MSE: Fix Mp4 TRUN parsing overflow

media/formats/mp4/box_definitions.cc

Index: media/formats/mp4/box_definitions.cc
diff --git a/media/formats/mp4/box_definitions.cc b/media/formats/mp4/box_definitions.cc
index 30c61624b78d2474012ba14a9c38816e34d8439a..83103be6a513498edaf4a7d3560161e0274852d4 100644
--- a/media/formats/mp4/box_definitions.cc
+++ b/media/formats/mp4/box_definitions.cc
@@ -9,6 +9,7 @@
 
 #include "base/command_line.h"
 #include "base/logging.h"
+#include "base/numerics/safe_math.h"
 #include "base/strings/string_number_conversions.h"
 #include "media/base/media_switches.h"
 #include "media/base/video_types.h"
@@ -1122,16 +1123,31 @@ bool TrackFragmentRun::Parse(BoxReader* reader) {
 
   int fields = sample_duration_present + sample_size_present +
       sample_flags_present + sample_composition_time_offsets_present;
-  RCHECK(reader->HasBytes(fields * sample_count));
 
-  if (sample_duration_present)
+  // |bytes_needed| is potentially 64-bit.
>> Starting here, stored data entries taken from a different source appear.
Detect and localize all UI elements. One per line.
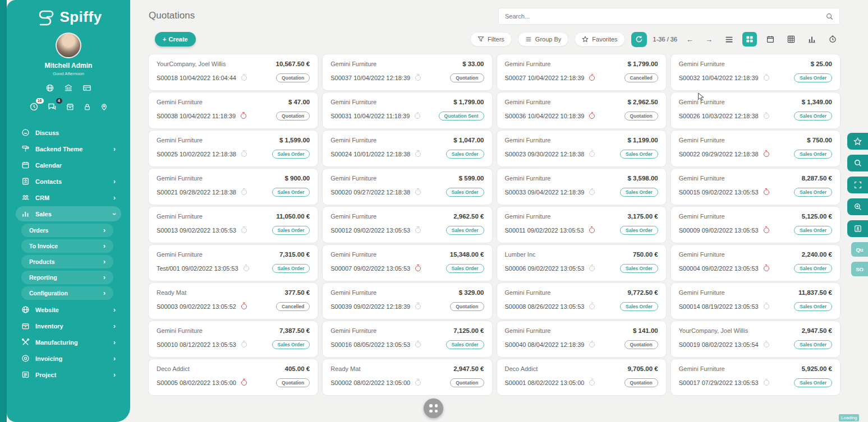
activity-clock-icon[interactable] [764, 304, 769, 309]
sidebar-item-inventory[interactable]: Inventory › [16, 318, 121, 333]
quotation-card[interactable]: Gemini Furniture 7,125.00 € S00016 08/05… [323, 321, 492, 357]
pager-next-button[interactable]: → [702, 35, 715, 44]
activity-clock-icon[interactable] [244, 266, 249, 271]
rail-zoom-in-button[interactable] [847, 198, 868, 215]
filters-button[interactable]: Filters [470, 32, 512, 47]
app-logo[interactable]: Spiffy [7, 7, 130, 26]
bank-icon[interactable] [64, 84, 73, 92]
quotation-card[interactable]: Gemini Furniture 11,837.50 € S00014 08/1… [671, 283, 840, 319]
quotation-card[interactable]: Deco Addict 9,705.00 € S00001 08/02/2022… [497, 359, 666, 395]
list-view-button[interactable] [722, 32, 736, 47]
rail-search-button[interactable] [847, 155, 868, 171]
rail-favorite-button[interactable] [847, 133, 868, 150]
lock-icon[interactable] [83, 103, 91, 112]
activity-clock-icon[interactable] [241, 151, 247, 157]
activity-clock-icon[interactable] [764, 189, 769, 195]
quotation-card[interactable]: Gemini Furniture 5,925.00 € S00017 07/29… [671, 359, 840, 395]
quotation-card[interactable]: Lumber Inc 750.00 € S00006 09/02/2022 13… [497, 245, 666, 281]
quotation-card[interactable]: Gemini Furniture 11,050.00 € S00013 09/0… [149, 207, 318, 243]
quotation-card[interactable]: Gemini Furniture $ 329.00 S00039 09/02/2… [323, 283, 492, 319]
user-avatar[interactable] [56, 33, 81, 58]
activity-clock-icon[interactable] [415, 75, 421, 81]
quotation-card[interactable]: Gemini Furniture 3,175.00 € S00011 09/02… [497, 207, 666, 243]
sidebar-subitem[interactable]: To Invoice › [21, 239, 113, 253]
activity-clock-icon[interactable] [415, 266, 421, 271]
activity-clock-icon[interactable] [415, 189, 421, 195]
rail-fullscreen-button[interactable] [847, 177, 868, 193]
map-pin-icon[interactable] [100, 103, 108, 112]
quotation-card[interactable]: Gemini Furniture $ 3,598.00 S00033 09/04… [497, 169, 666, 205]
activity-clock-icon[interactable] [241, 75, 247, 81]
quotation-card[interactable]: Gemini Furniture $ 25.00 S00032 10/04/20… [671, 54, 840, 90]
quotation-card[interactable]: Gemini Furniture $ 750.00 S00022 09/29/2… [671, 131, 840, 166]
calendar-view-button[interactable] [763, 32, 778, 47]
magnifier-icon[interactable] [826, 13, 833, 20]
quotation-card[interactable]: Gemini Furniture 15,348.00 € S00007 09/0… [323, 245, 492, 281]
quotation-card[interactable]: Gemini Furniture $ 1,599.00 S00025 10/02… [149, 131, 318, 166]
quotation-card[interactable]: Gemini Furniture 8,287.50 € S00015 09/02… [671, 169, 840, 205]
pivot-view-button[interactable] [784, 32, 798, 47]
quotation-card[interactable]: Gemini Furniture 5,125.00 € S00009 09/02… [671, 207, 840, 243]
activity-clock-icon[interactable] [415, 151, 421, 157]
sidebar-item-sales[interactable]: Sales › [16, 206, 121, 221]
quotation-card[interactable]: Gemini Furniture 2,962.50 € S00012 09/02… [323, 207, 492, 243]
sidebar-subitem[interactable]: Products › [21, 255, 113, 268]
quotation-card[interactable]: Gemini Furniture $ 33.00 S00037 10/04/20… [323, 54, 492, 90]
sidebar-item-crm[interactable]: CRM › [16, 190, 121, 205]
activity-clock-icon[interactable] [415, 380, 421, 386]
globe-icon[interactable] [45, 84, 54, 92]
sidebar-item-website[interactable]: Website › [16, 302, 121, 317]
activity-clock-icon[interactable] [589, 113, 595, 119]
rail-record-panel-button[interactable] [847, 220, 868, 237]
activity-clock-icon[interactable] [589, 151, 595, 157]
sidebar-item-manufacturing[interactable]: Manufacturing › [16, 335, 121, 350]
quotation-card[interactable]: Gemini Furniture 2,240.00 € S00004 09/02… [671, 245, 840, 281]
activity-clock-icon[interactable] [764, 151, 769, 157]
quotation-card[interactable]: YourCompany, Joel Willis 2,947.50 € S000… [671, 321, 840, 357]
quotation-card[interactable]: Gemini Furniture $ 900.00 S00021 09/28/2… [149, 169, 318, 205]
history-clock-icon[interactable]: 16 [29, 102, 39, 112]
pager-previous-button[interactable]: ← [683, 35, 696, 44]
sidebar-item-project[interactable]: Project › [16, 367, 121, 382]
activity-clock-icon[interactable] [415, 228, 421, 233]
activity-clock-icon[interactable] [241, 380, 247, 386]
activity-clock-icon[interactable] [589, 342, 595, 347]
quotation-card[interactable]: Gemini Furniture $ 1,047.00 S00024 10/01… [323, 131, 492, 166]
quotation-card[interactable]: Gemini Furniture 7,315.00 € Test/001 09/… [149, 245, 318, 281]
kanban-view-button[interactable] [742, 32, 757, 47]
quotation-card[interactable]: Gemini Furniture $ 1,199.00 S00023 09/30… [497, 131, 666, 166]
activity-clock-icon[interactable] [589, 266, 595, 271]
quotation-card[interactable]: Gemini Furniture $ 1,799.00 S00031 10/04… [323, 92, 492, 128]
quotation-card[interactable]: Gemini Furniture $ 599.00 S00020 09/27/2… [323, 169, 492, 205]
activity-clock-icon[interactable] [241, 189, 247, 195]
sidebar-item-discuss[interactable]: Discuss [16, 125, 121, 140]
activity-clock-icon[interactable] [764, 113, 769, 119]
sidebar-subitem[interactable]: Configuration › [21, 286, 113, 300]
activity-clock-icon[interactable] [589, 228, 595, 233]
activity-clock-icon[interactable] [589, 304, 595, 309]
activity-clock-icon[interactable] [589, 380, 595, 386]
activity-clock-icon[interactable] [764, 266, 769, 271]
quotation-card[interactable]: YourCompany, Joel Willis 10,567.50 € S00… [149, 54, 318, 90]
activity-clock-icon[interactable] [589, 75, 595, 81]
quotation-card[interactable]: Gemini Furniture $ 141.00 S00040 08/04/2… [497, 321, 666, 357]
sidebar-item-calendar[interactable]: Calendar [16, 157, 121, 173]
activity-clock-icon[interactable] [764, 380, 769, 386]
activity-clock-icon[interactable] [589, 189, 595, 195]
activity-clock-icon[interactable] [415, 342, 421, 347]
quotation-card[interactable]: Deco Addict 405.00 € S00005 08/02/2022 1… [149, 359, 318, 395]
activity-clock-icon[interactable] [764, 75, 769, 81]
rail-sales-order-shortcut[interactable]: SO [851, 262, 868, 276]
activity-clock-icon[interactable] [415, 113, 420, 119]
card-icon[interactable] [82, 84, 91, 92]
favorites-button[interactable]: Favorites [575, 32, 624, 47]
rail-quotation-shortcut[interactable]: Qu [851, 242, 868, 257]
quotation-card[interactable]: Gemini Furniture $ 2,962.50 S00036 10/04… [497, 92, 666, 128]
shop-icon[interactable] [66, 103, 75, 112]
sidebar-item-contacts[interactable]: Contacts › [16, 174, 121, 189]
quotation-card[interactable]: Gemini Furniture 9,772.50 € S00008 08/26… [497, 283, 666, 319]
graph-view-button[interactable] [805, 32, 819, 47]
sidebar-item-invoicing[interactable]: Invoicing › [16, 351, 121, 366]
apps-grid-button[interactable] [424, 398, 443, 418]
messages-icon[interactable]: 4 [47, 102, 57, 112]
Cast |sample_count| from uint32_t to
+  // size_t to avoid multiplication overflow.
+  base::CheckedNumeric<size_t> bytes_needed =
+      base::CheckMul(fields, static_cast<size_t>(sample_count));
+  RCHECK_MEDIA_LOGGED(bytes_needed.IsValid(), reader->media_log(),
+                      "Extreme TRUN sample count exceeds system address space");
+  RCHECK(reader->HasBytes(bytes_needed.ValueOrDie()));

[DaleCurtis, 2017/01/18 21:21:32]

Isn't this unreachable if IsValid() fails above?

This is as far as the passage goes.